The annealing optimization strategy for A-Softmax loss

Question

The annealing optimization strategy for A-Softmax loss

Closed this issue 7 years ago · 2 comments

Thanks for your nice repo.
I'm trying to your codes.
My question is
the paper said about the annealing optimization strategy for A-Softmax loss with introducing lambda.
here, your implementation is

self.lamb = max(self.LambdaMin,self.LambdaMax/(1+0.1*self.it ))
output = cos_theta * 1.0
output[index] -= cos_theta[index]*(1.0+0)/(1+self.lamb)
output[index] += phi_theta[index]*(1.0+0)/(1+self.lamb)

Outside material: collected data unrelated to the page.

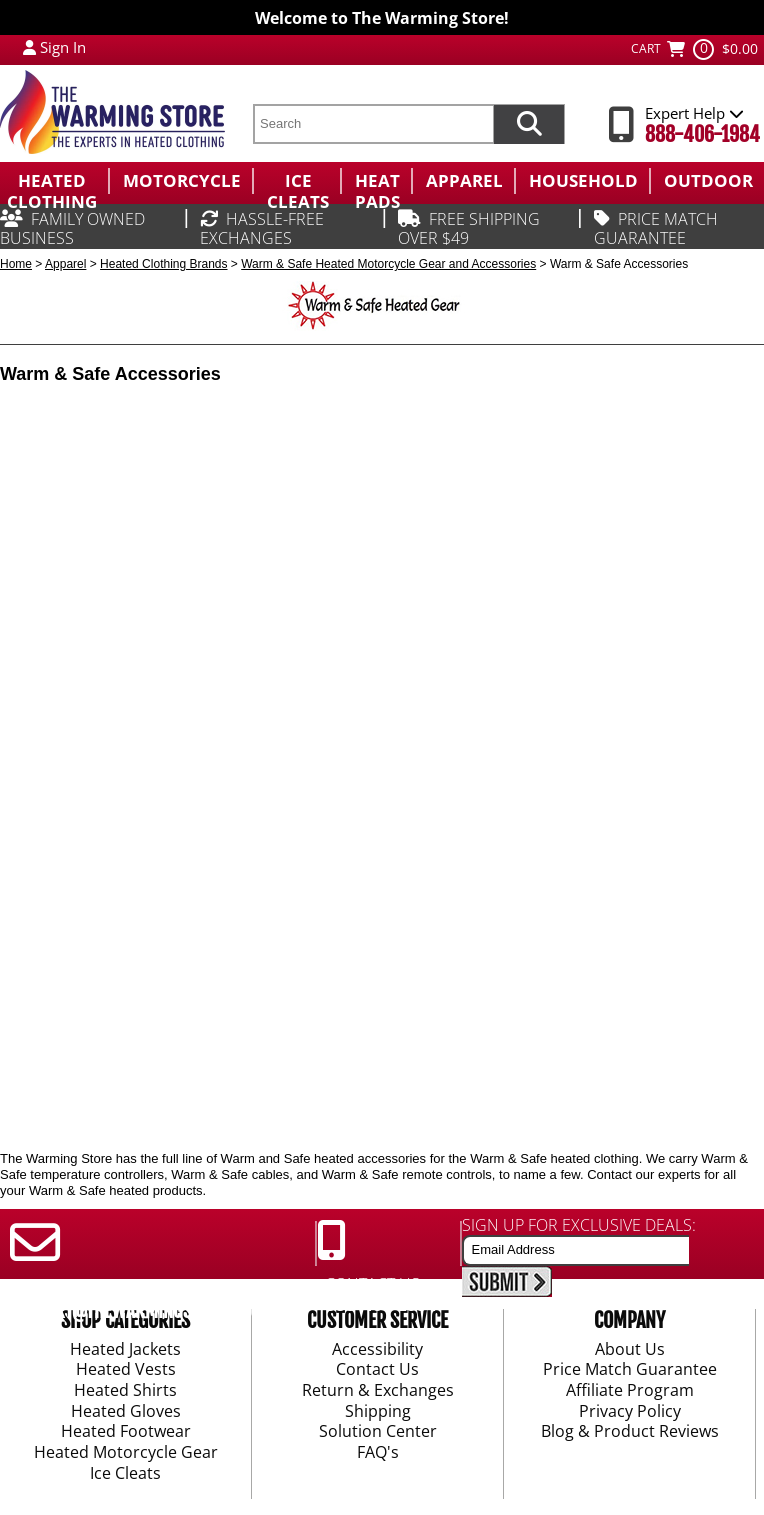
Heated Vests (126, 1371)
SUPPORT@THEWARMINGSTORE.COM (136, 1311)
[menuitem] (54, 181)
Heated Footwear (126, 1433)
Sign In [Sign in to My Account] (63, 47)
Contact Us (377, 1371)
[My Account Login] (29, 47)
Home (16, 264)
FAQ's (378, 1453)
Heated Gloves (126, 1412)
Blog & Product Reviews (630, 1433)
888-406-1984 (702, 134)
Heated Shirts (125, 1391)
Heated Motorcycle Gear (126, 1453)
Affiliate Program (630, 1391)
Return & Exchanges (378, 1391)
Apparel (65, 264)
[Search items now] (529, 124)
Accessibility (377, 1350)
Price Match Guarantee (630, 1371)
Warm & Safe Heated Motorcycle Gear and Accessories (388, 264)
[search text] (373, 124)
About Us (630, 1350)
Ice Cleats (125, 1474)
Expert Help (694, 113)
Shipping (378, 1412)
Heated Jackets (125, 1350)
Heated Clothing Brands (163, 264)
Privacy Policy (630, 1412)
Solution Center (378, 1433)
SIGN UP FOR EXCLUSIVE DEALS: (579, 1225)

but, i think the cos term is to be scaled by a factor of lambda such that

output = cos_theta * self.lamb
output[index] -= cos_theta[index]*(self.lamb)/(1+self.lamb)
output[index] += phi_theta[index]*(1.0)/(1+self.lamb)

Please, give me your idea
Thanks

Answer 1 · 2018-03-19T15:36:54.000Z

the code is right pls have a double check. @taey16

Answer 2 · 2018-03-20T01:39:36.000Z

@vzvzx ,
Yes, you are right. my mistake.
Thanks for your reply.